*WORK ORDER*: From the records below, please print only the lines from the one containing "Has a plan for knowledge dissemination and" through the one containing "business administration, or", both included. Skip the pictures.

*EXCERPTED RECORDS*:
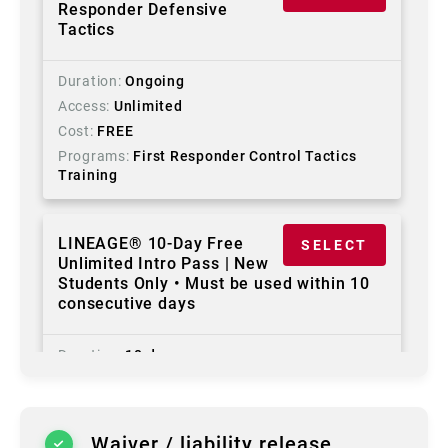
Responder Defensive
Tactics
Duration
Ongoing
Access
Unlimited
Cost
FREE
Programs
First Responder Control Tactics
Training
LINEAGE® 10-Day Free
SELECT
Unlimited Intro Pass | New
Students Only • Must be used within 10
consecutive days
Duration
10 days
Access
Unlimited
Cost
FREE
Programs
First Responder Control Tactics
Waiver / liability release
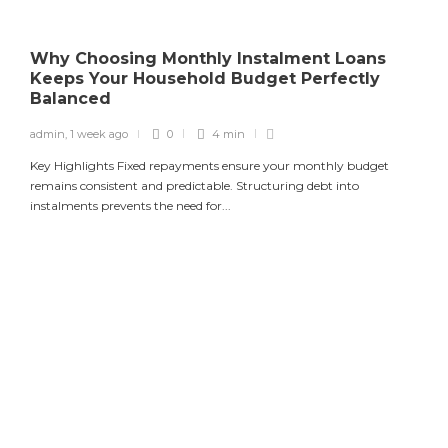
Why Choosing Monthly Instalment Loans
Keeps Your Household Budget Perfectly
Balanced
admin
,
1 week ago
0
4 min
Key Highlights Fixed repayments ensure your monthly budget
remains consistent and predictable. Structuring debt into
instalments prevents the need for...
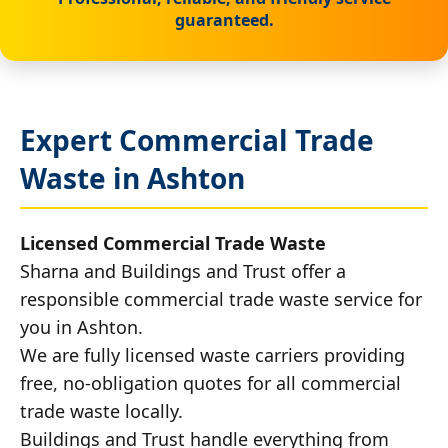
guaranteed.
Expert Commercial Trade
Waste in Ashton
Licensed Commercial Trade Waste
Sharna and Buildings and Trust offer a
responsible commercial trade waste service for
you in Ashton.
We are fully licensed waste carriers providing
free, no-obligation quotes for all commercial
trade waste locally.
Buildings and Trust handle everything from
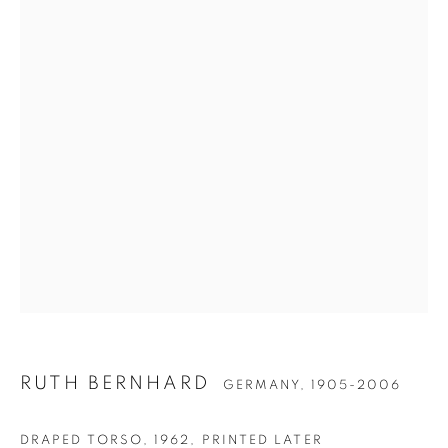
RUTH BERNHARD
RUTH BERNHARD
GERMANY,
1905-2006
DRAPED TORSO
,
1962, PRINTED LATER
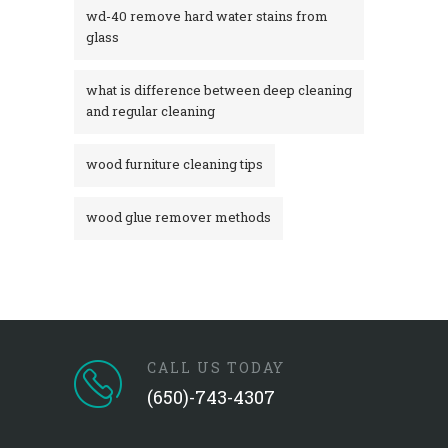
wd-40 remove hard water stains from
glass​
what is difference between deep cleaning
and regular cleaning
wood furniture cleaning tips
wood glue remover methods
CALL US TODAY
(650)-743-4307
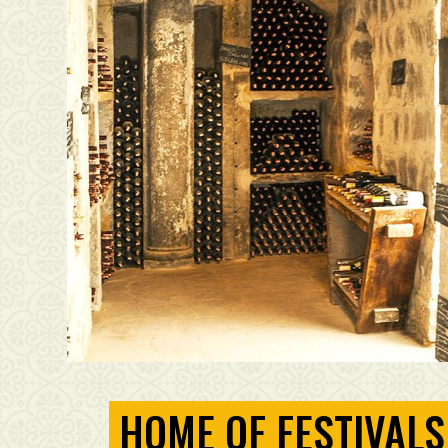
HOME OF FESTIVALS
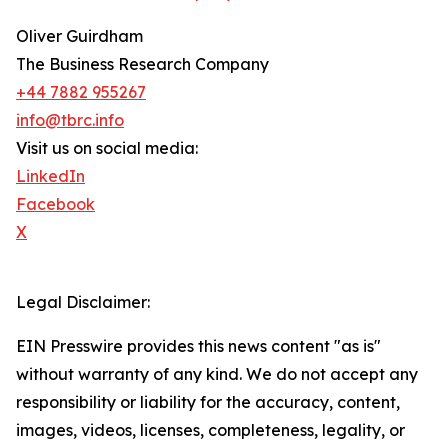
Oliver Guirdham
The Business Research Company
+44 7882 955267
info@tbrc.info
Visit us on social media:
LinkedIn
Facebook
X
Legal Disclaimer:
EIN Presswire provides this news content "as is"
without warranty of any kind. We do not accept any
responsibility or liability for the accuracy, content,
images, videos, licenses, completeness, legality, or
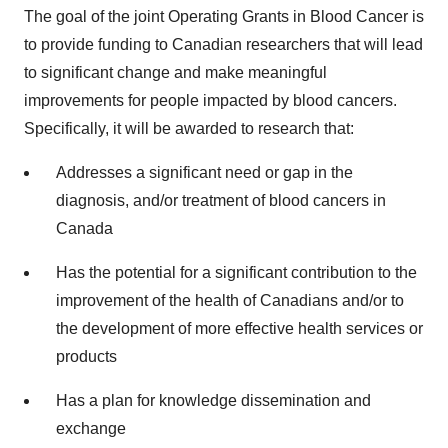
The goal of the joint Operating Grants in Blood Cancer is
to provide funding to Canadian researchers that will lead
to significant change and make meaningful
improvements for people impacted by blood cancers.
Specifically, it will be awarded to research that:
Addresses a significant need or gap in the
diagnosis, and/or treatment of blood cancers in
Canada
Has the potential for a significant contribution to the
improvement of the health of Canadians and/or to
the development of more effective health services or
products
Has a plan for knowledge dissemination and
exchange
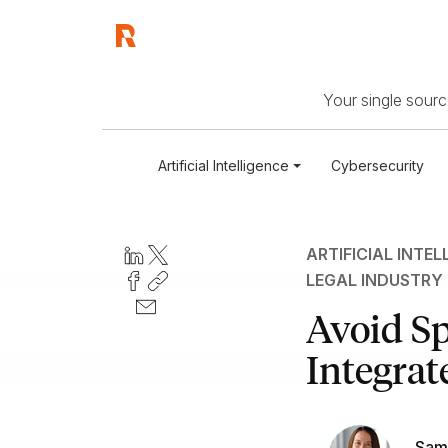
Your single source
Artificial Intelligence
Cybersecurity
ARTIFICIAL INTEL
LEGAL INDUSTRY
Avoid Sp
Integrate
Sam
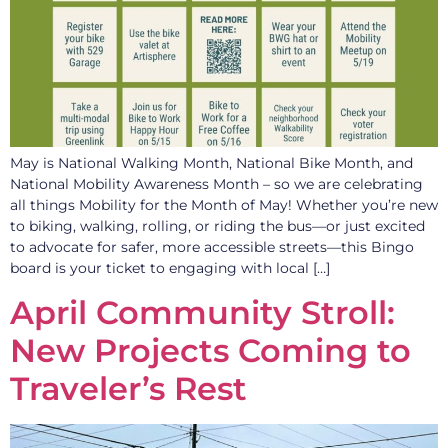
May is National Walking Month, National Bike Month, and
National Mobility Awareness Month – so we are celebrating
all things Mobility for the Month of May! Whether you’re new
to biking, walking, rolling, or riding the bus—or just excited
to advocate for safer, more accessible streets—this Bingo
board is your ticket to engaging with local […]
April Community Stroll:
New Projects Coming to
Traveler’s Rest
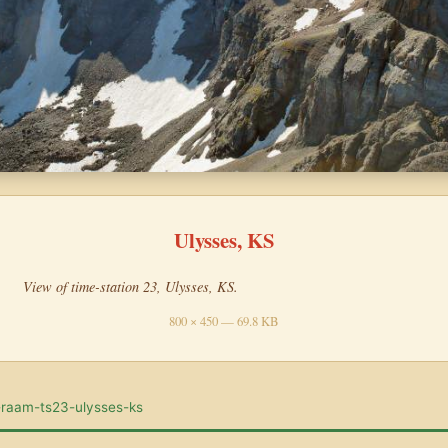
Ulysses, KS
View of time-station 23, Ulysses, KS.
800 × 450 — 69.8 KB
-raam-ts23-ulysses-ks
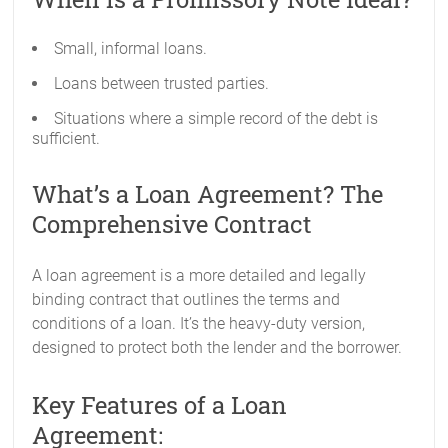
Small, informal loans.
Loans between trusted parties.
Situations where a simple record of the debt is
sufficient.
What’s a Loan Agreement? The
Comprehensive Contract
A loan agreement is a more detailed and legally
binding contract that outlines the terms and
conditions of a loan. It’s the heavy-duty version,
designed to protect both the lender and the borrower.
Key Features of a Loan
Agreement:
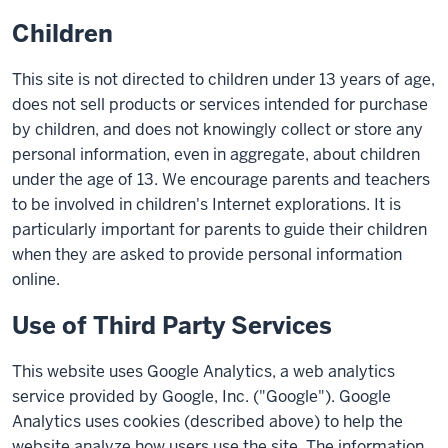
Children
This site is not directed to children under 13 years of age,
does not sell products or services intended for purchase
by children, and does not knowingly collect or store any
personal information, even in aggregate, about children
under the age of 13. We encourage parents and teachers
to be involved in children's Internet explorations. It is
particularly important for parents to guide their children
when they are asked to provide personal information
online.
Use of Third Party Services
This website uses Google Analytics, a web analytics
service provided by Google, Inc. ("Google"). Google
Analytics uses cookies (described above) to help the
website analyze how users use the site. The information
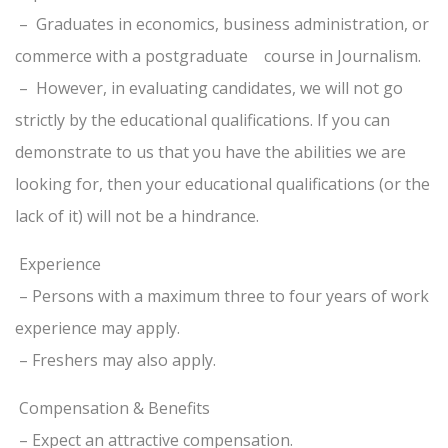
– Graduates in economics, business administration, or
commerce with a postgraduate course in Journalism.
– However, in evaluating candidates, we will not go
strictly by the educational qualifications. If you can
demonstrate to us that you have the abilities we are
looking for, then your educational qualifications (or the
lack of it) will not be a hindrance.
Experience
– Persons with a maximum three to four years of work
experience may apply.
– Freshers may also apply.
Compensation & Benefits
– Expect an attractive compensation.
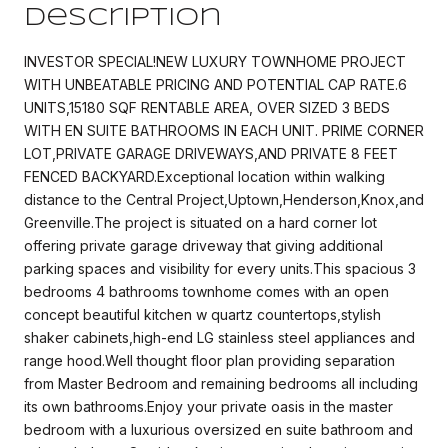
Description
INVESTOR SPECIAL!NEW LUXURY TOWNHOME PROJECT
WITH UNBEATABLE PRICING AND POTENTIAL CAP RATE.6
UNITS,15180 SQF RENTABLE AREA, OVER SIZED 3 BEDS
WITH EN SUITE BATHROOMS IN EACH UNIT. PRIME CORNER
LOT,PRIVATE GARAGE DRIVEWAYS,AND PRIVATE 8 FEET
FENCED BACKYARD.Exceptional location within walking
distance to the Central Project,Uptown,Henderson,Knox,and
Greenville.The project is situated on a hard corner lot
offering private garage driveway that giving additional
parking spaces and visibility for every units.This spacious 3
bedrooms 4 bathrooms townhome comes with an open
concept beautiful kitchen w quartz countertops,stylish
shaker cabinets,high-end LG stainless steel appliances and
range hood.Well thought floor plan providing separation
from Master Bedroom and remaining bedrooms all including
its own bathrooms.Enjoy your private oasis in the master
bedroom with a luxurious oversized en suite bathroom and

*RESULT FOR THIS TASK*:
Has a plan for knowledge dissemination and
exchange
Your single source
Artificial Intelligence
Cybersecurity
ARTIFICIAL INTEL
LEGAL INDUSTRY
Avoid Sp
Integrate
Sam
May is National Walking Month, National Bike Month, and
National Mobility Awareness Month – so we are celebrating
all things Mobility for the Month of May! Whether you’re new
to biking, walking, rolling, or riding the bus—or just excited
to advocate for safer, more accessible streets—this Bingo
board is your ticket to engaging with local […]
April Community Stroll:
New Projects Coming to
Traveler’s Rest
Ulysses, KS
View of time-station 23, Ulysses, KS.
800 × 450 — 69.8 KB
-raam-ts23-ulysses-ks
Small, informal loans.
Loans between trusted parties.
Situations where a simple record of the debt is
sufficient.
What’s a Loan Agreement? The
Comprehensive Contract
A loan agreement is a more detailed and legally
binding contract that outlines the terms and
conditions of a loan. It’s the heavy-duty version,
designed to protect both the lender and the borrower.
Key Features of a Loan
Agreement:
Children
This site is not directed to children under 13 years of age,
does not sell products or services intended for purchase
by children, and does not knowingly collect or store any
personal information, even in aggregate, about children
under the age of 13. We encourage parents and teachers
to be involved in children's Internet explorations. It is
particularly important for parents to guide their children
when they are asked to provide personal information
online.
Use of Third Party Services
This website uses Google Analytics, a web analytics
service provided by Google, Inc. ("Google"). Google
Analytics uses cookies (described above) to help the
website analyze how users use the site. The information
– Graduates in economics, business administration, or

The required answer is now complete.